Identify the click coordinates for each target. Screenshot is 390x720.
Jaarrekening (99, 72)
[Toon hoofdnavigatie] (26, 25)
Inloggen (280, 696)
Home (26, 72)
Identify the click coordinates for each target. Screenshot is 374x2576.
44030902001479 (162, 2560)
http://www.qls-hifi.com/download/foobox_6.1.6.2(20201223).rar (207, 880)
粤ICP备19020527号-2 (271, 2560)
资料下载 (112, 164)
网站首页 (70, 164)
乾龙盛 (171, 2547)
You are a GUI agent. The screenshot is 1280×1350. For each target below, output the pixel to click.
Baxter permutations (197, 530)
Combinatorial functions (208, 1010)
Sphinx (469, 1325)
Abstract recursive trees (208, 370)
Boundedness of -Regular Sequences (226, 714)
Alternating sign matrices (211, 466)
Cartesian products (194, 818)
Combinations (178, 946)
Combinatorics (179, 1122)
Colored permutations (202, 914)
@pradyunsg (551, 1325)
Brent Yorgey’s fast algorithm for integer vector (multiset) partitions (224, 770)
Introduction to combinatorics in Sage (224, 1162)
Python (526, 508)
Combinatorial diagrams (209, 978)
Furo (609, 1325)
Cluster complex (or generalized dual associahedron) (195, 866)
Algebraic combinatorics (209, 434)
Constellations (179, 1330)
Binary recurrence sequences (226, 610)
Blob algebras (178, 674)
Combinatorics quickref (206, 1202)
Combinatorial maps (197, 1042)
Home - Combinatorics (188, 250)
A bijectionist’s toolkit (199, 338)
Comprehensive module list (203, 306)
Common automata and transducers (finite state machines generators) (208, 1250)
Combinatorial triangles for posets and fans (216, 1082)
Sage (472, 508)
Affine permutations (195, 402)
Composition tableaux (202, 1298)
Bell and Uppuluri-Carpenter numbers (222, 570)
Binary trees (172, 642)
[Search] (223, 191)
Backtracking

-*-*-

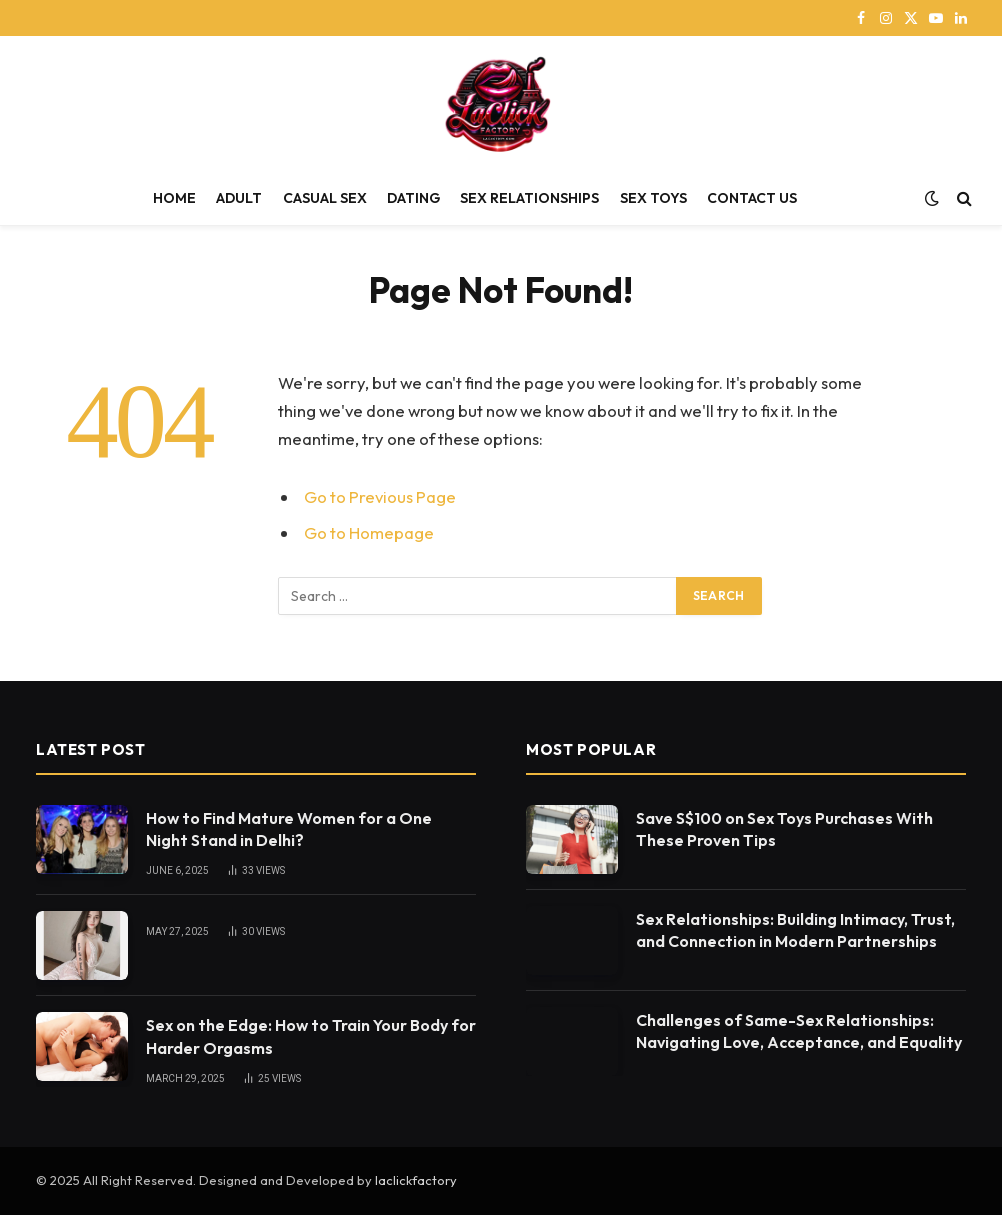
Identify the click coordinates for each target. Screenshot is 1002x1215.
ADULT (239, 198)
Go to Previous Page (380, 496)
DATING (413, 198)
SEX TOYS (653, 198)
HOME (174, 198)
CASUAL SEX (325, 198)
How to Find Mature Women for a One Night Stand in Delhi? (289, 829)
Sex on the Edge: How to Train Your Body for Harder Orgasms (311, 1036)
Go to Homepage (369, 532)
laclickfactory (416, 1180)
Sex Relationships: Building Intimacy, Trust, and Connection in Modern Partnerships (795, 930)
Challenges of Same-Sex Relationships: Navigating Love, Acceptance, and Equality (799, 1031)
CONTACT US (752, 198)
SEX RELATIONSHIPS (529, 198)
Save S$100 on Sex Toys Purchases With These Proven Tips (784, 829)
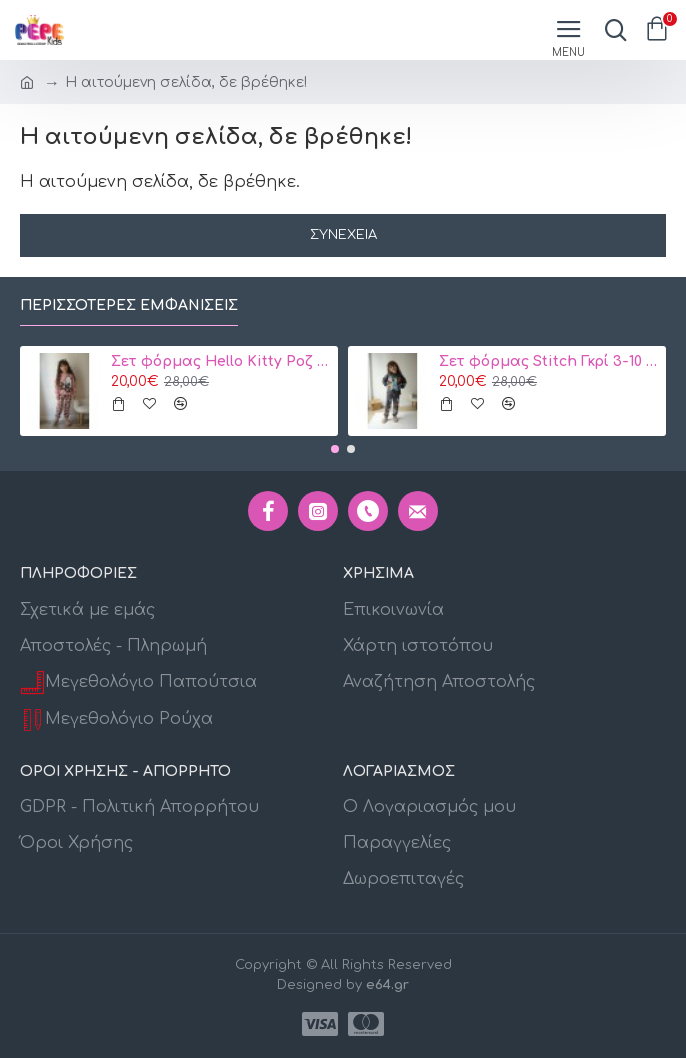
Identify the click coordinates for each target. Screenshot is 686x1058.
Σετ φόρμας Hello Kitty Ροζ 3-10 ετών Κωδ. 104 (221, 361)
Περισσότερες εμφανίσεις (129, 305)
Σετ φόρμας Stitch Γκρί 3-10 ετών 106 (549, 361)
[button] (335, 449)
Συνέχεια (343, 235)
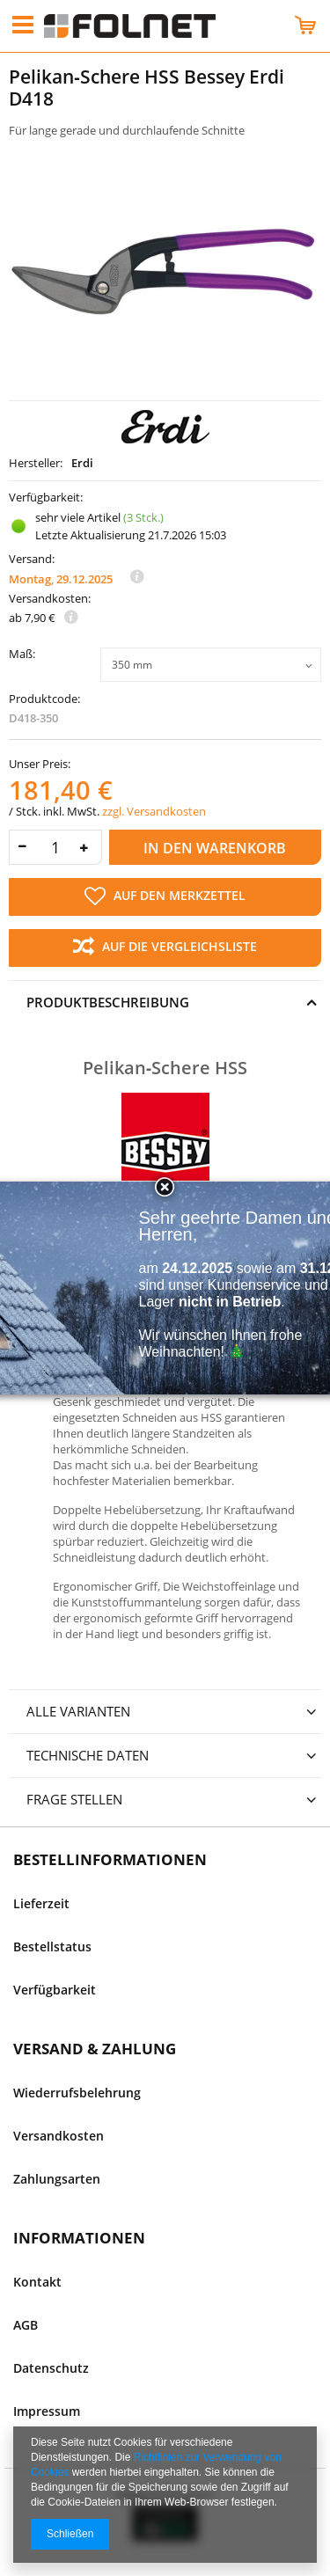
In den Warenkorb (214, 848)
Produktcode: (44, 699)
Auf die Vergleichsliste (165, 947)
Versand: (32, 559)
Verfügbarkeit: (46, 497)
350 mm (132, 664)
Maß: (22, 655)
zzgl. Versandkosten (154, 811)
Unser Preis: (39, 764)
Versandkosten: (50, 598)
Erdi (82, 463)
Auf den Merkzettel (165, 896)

-*-*-

EXERCISE
Using the data above, reproduce exactly the lines between those holding "Blob algebras (178, 674)" and "Backtracking", inclusive, and no others.

RESULT FOR THIS TASK
Blob algebras (178, 674)
Combinatorics quickref (206, 1202)
Combinatorial maps (197, 1042)
Home - Combinatorics (188, 250)
A bijectionist’s toolkit (199, 338)
Comprehensive module list (203, 306)
Common automata and transducers (finite state machines generators) (208, 1250)
Combinatorial triangles for posets and fans (216, 1082)
Sage (472, 508)
Affine permutations (195, 402)
Composition tableaux (202, 1298)
Bell and Uppuluri-Carpenter numbers (222, 570)
Binary trees (172, 642)
[Search] (223, 191)
Backtracking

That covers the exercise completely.